== Problem statement ==
Among the records that follow, count the lines where "aplikasi" appears, and state the count by itself.

Given entries: Begin

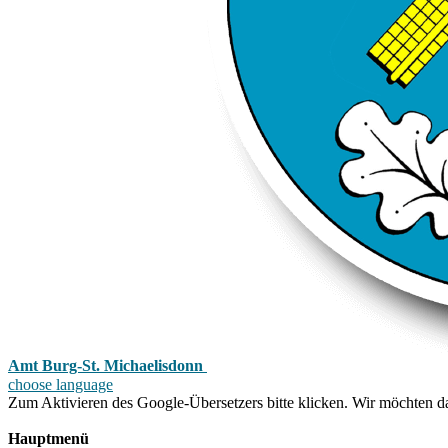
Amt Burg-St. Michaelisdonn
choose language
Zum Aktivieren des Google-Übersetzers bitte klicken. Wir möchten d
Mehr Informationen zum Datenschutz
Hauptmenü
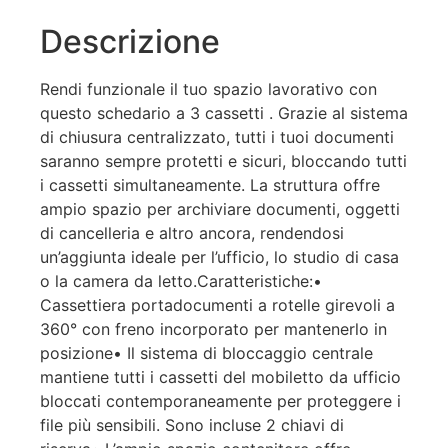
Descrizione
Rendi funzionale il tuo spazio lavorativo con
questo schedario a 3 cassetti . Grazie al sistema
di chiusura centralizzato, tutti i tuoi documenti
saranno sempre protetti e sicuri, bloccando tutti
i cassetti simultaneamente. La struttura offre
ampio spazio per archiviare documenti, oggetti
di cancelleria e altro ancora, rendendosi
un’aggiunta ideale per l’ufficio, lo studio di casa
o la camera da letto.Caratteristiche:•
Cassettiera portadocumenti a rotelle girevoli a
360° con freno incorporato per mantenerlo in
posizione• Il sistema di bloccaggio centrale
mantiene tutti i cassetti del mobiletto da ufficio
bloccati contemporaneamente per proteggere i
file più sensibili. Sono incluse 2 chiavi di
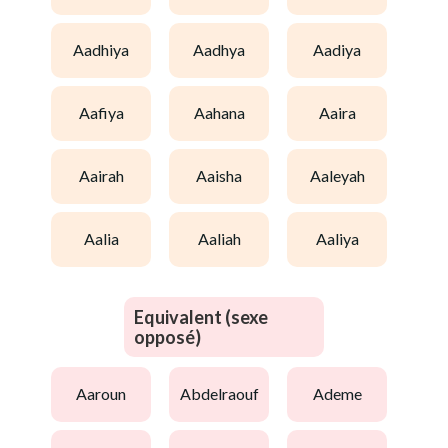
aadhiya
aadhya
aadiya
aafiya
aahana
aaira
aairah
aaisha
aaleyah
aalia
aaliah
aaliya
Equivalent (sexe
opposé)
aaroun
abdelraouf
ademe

Given entries: End
Given entries: Begin

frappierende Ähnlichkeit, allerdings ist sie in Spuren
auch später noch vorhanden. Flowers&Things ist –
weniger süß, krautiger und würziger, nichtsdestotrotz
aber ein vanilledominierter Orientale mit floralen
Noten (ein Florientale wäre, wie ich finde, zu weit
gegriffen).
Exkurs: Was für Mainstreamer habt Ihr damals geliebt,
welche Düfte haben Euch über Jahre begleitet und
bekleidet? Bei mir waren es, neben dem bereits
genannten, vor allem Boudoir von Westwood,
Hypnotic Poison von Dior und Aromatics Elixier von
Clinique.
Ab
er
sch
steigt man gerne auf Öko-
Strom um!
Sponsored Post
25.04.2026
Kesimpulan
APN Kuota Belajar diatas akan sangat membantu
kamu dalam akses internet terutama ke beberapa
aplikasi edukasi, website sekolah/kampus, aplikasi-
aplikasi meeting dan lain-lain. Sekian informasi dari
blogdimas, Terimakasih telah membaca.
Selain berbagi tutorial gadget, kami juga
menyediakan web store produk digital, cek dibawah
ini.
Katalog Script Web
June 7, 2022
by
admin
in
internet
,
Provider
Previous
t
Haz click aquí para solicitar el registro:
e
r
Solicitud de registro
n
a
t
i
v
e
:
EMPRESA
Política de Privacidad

Given entries: End

== Solution to this problem ==
2